Mein Kind ist gut erzogen ,gut in der Schule ,und ein fröhliches Kind ,dem es an nichts fehlt ,ausser wenn Mutter etwas mehr Geld als die Hungereuros von Harz ,hätte.
Das Kind war ,ist und wird zu keinem Zeitpunkt verrnachlässigt. Ich trinke nicht ,rauche nicht ,bin solide und kümmer mich mehr wie genug um mein Kind.
Bin froh ,durch diese Arbeit mit den Gesprächen was zu verdienen.
Stimmt das ,das man Schwierigkeute mit dem Jugendamt bekommt und gar das Sorgerecht entzogen bekommt ,nur weil man bei ner Sextelefonline arbeitet????
Gruss geradeaus
Bitte schnell antworten ,da mich das ales belastet ,vielleicht ist ja hier jemand ,der sich rechtlich etwas auskennt in sowas.Oder mir mal einen Link für Rechtsrat gibt.

StephanK
14.03.2007, 07:49
Hallo geradeaus,
zunächst mal: die Regeln dieses Forums erlauben es zwar nicht, die gleiche Frage in mehreren Foren zu stellen, aber ohne sinnvolle Ausnahmen wird jede Regel absurd. Deswegen möchte ich Dir empfehlen, diese Frage in einem der vielen "Eltern/Kind"-Foren zu stellen, denn der Schwerpunkt der Frage liegt eben darin, ob es familienrechtliche Probleme geben kann.
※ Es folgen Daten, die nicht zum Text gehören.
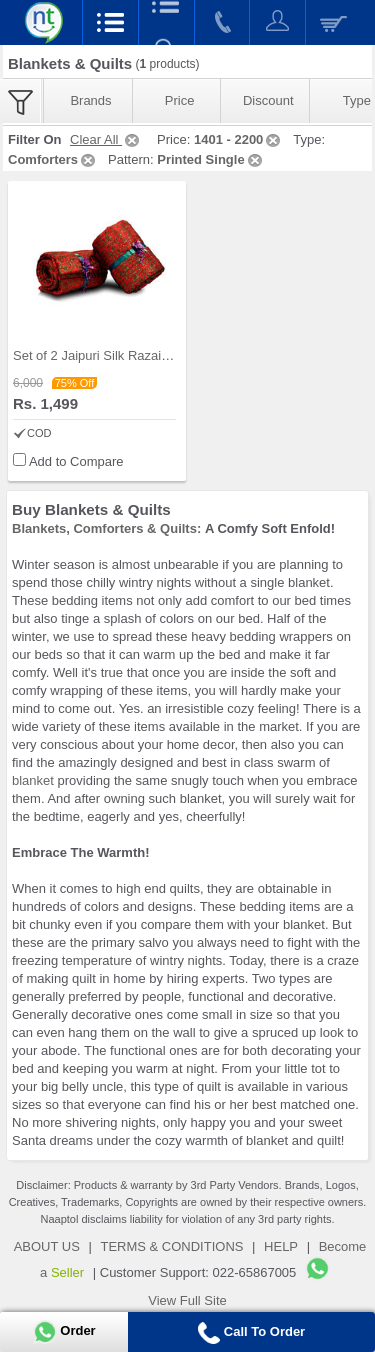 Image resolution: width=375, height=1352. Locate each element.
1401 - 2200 (238, 139)
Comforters (53, 159)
Ein Thema des Jugendschutgesetzes ist das übrigens nicht, weil das, was man landläufig Jugendschutzgesetz nennt mit vollem Namen Gesetz zum Schutz der Jugend in der Öffentlichkeit heisst. Der Schutz der Jugend im privaten Rahmen ist Thema des Buches 4 (Familienrecht) des Bürgerlichen Gesetzbuches (BGB), und im konkreten Zusammenhang geht es um § 1666 BGB (http://www.gesetze-im-internet.de/bgb/__1666.html).

Dir ist ja offenbar bewusst, dass es darum geht, Dein Kind von den Inhalten Deiner Tätigkeit abzuschirmen. Wenn Dir das gelingt, sehe ich kein Problem. Auf rein praktischer Ebene ist es vielleicht noch mal eine Überlegung wert, ob das wirklich funktioniert. Jedes Kind schläft gelegentlich mal schlecht oder hat schlimme Träume und kommt dann vielleicht auch mitten in der Nacht zur Mama. Ich denke, für solche Situationen solltest Du - unabhängig von Gedanken an's Jugendamt - einen Plan haben und/oder eine Absprache mit dem Unternehmen, wann Du zum sofortigen Abbruch von Gesprächen berechtigt bist, denn gleichzeitig kannst Du die beiden Rollen, die dann von Dir erwartet werden, nicht ausüben.

Sonne73
15.04.2007, 21:56
Mich würde interessieren, ob die AE Mutter einen Weg gefunden hat, und ob sie wirklich dem Arge den Vertrag vorgelegt hat, denn meiner Meinung nach braucht man das doch nicht, oder?